Int piece is an efficient integer-sequence compression algorithm. It accepts an integer-sequence as input and outputs another sequence of integers. It reduces the length of dequence but increasing the vocabulary size. As its name suggests, it is inherited from Su's BytePiece( more details can be found here). The core algorithm of IntPiece is almost the same as BytePiece. I just changed a few insignificant lines so that the core code can accept integer-sequences instead of string or chars as input and output. Because of the powerful performance of BytePiece itself, IntPiece also has some good features, such as Lossless reconstruction/High compression rate/Training-friendly.

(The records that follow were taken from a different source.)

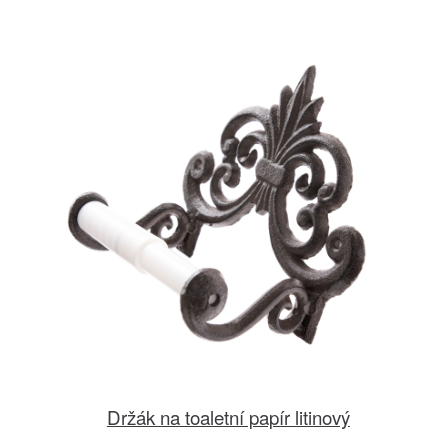
Držák na toaletní papír litinový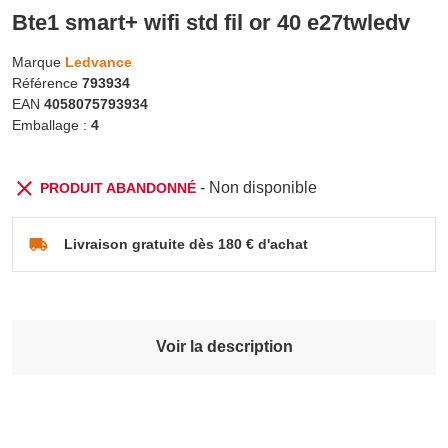
Bte1 smart+ wifi std fil or 40 e27twledv
Marque
Ledvance
Référence
793934
EAN
4058075793934
Emballage :
4
- Non disponible
PRODUIT ABANDONNÉ
Livraison gratuite dès 180 € d'achat
Voir la description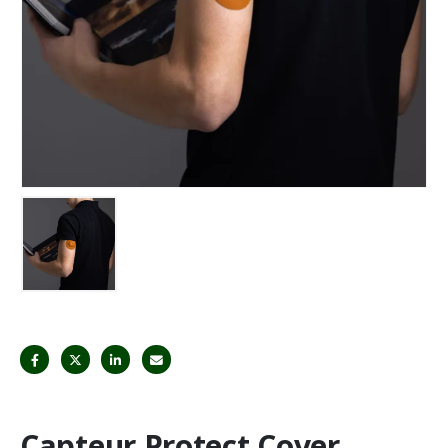
Capteur Protect Cover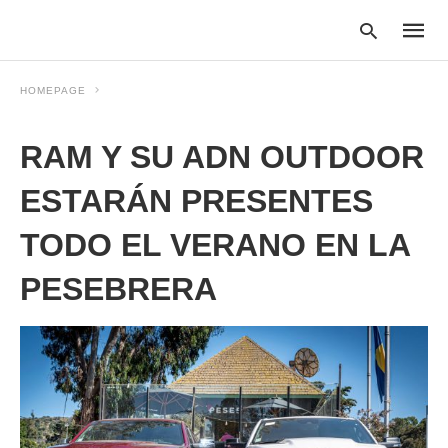
HOMEPAGE
RAM Y SU ADN OUTDOOR
Type
your
searc
ESTARÁN PRESENTES
query
and
TODO EL VERANO EN LA
hit
enter:
PESEBRERA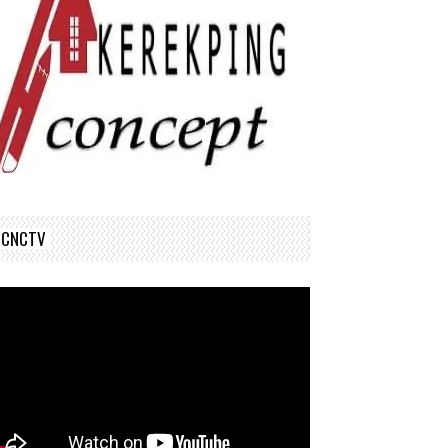
CNCTV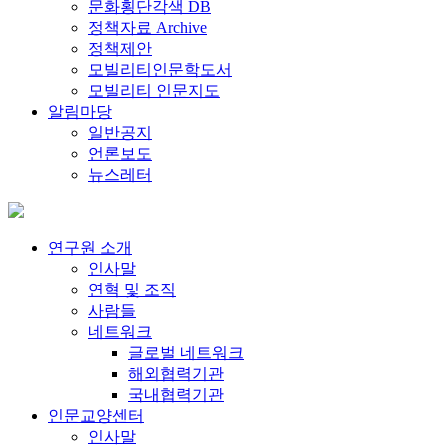
문화횡단각색 DB
정책자료 Archive
정책제안
모빌리티인문학도서
모빌리티 인문지도
알림마당
일반공지
언론보도
뉴스레터
연구원 소개
인사말
연혁 및 조직
사람들
네트워크
글로벌 네트워크
해외협력기관
국내협력기관
인문교양센터
인사말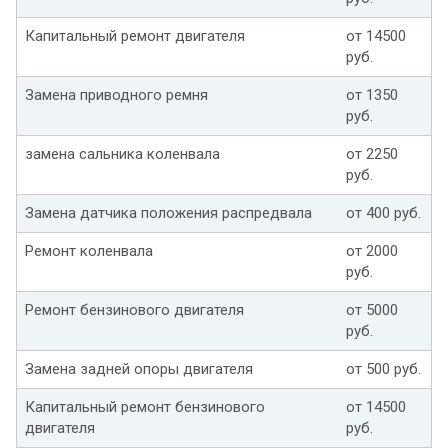
Капитальный ремонт двигателя
от 14500
руб.
Замена приводного ремня
от 1350
руб.
замена сальника коленвала
от 2250
руб.
Замена датчика положения распредвала
от 400 руб.
Ремонт коленвала
от 2000
руб.
Ремонт бензинового двигателя
от 5000
руб.
Замена задней опоры двигателя
от 500 руб.
Капитальный ремонт бензинового
от 14500
двигателя
руб.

As for most autoregressive language models, the cost of algorithm complexity increase linearly with vocabulary size, but quadratic with the sequence length. Shortening the sequence length is critical for the large language models. Therefore, we prefer to a larger vocabulary but shorter sequence. At the same time, our sequence does not consist of explicit words, but some implicit tokens. For example, Amazon's base-tts system maps audio into integer tokens and then uses llm to predict these tokens one by one. By using a similar compression algorithm(Byte-pair), 40% length compression is obtained(can be seen in their papers).
you can also see document of BytePieces, but actually you just need to run
pip uninstall pyahocorasick
AHOCORASICK_BYTES=1 pip install git+https://github.com/WojciechMula/pyahocorasick.git
to get pyahocorasick for BYTE version. And run (Optional)
python setup.py build_ext --inplace
to build c++ core function. The c++ functions will be faster, but not much. The project also contains a python version.
It is the same with BytePiece:
All source code of BytePiece is actually in a single file,
including Trainer
and Tokenizer
two classes, corresponding to training and tokenization(inferece) respectively.
you can run
python intpiece --data_path xxx.json --model_path xx.model --train
python intpiece --data_path xxx.json --model_path xx.model
to train or inference(evaluation).
And also, i put some important parameters into arguments, such as order or min_count. And you can use -h to see more details.
About dataset format, you can see Corpus
class. It is very easy to use.
Finally, I would like to express my gratitude to Su and its project again, especially for his perseverance in open source.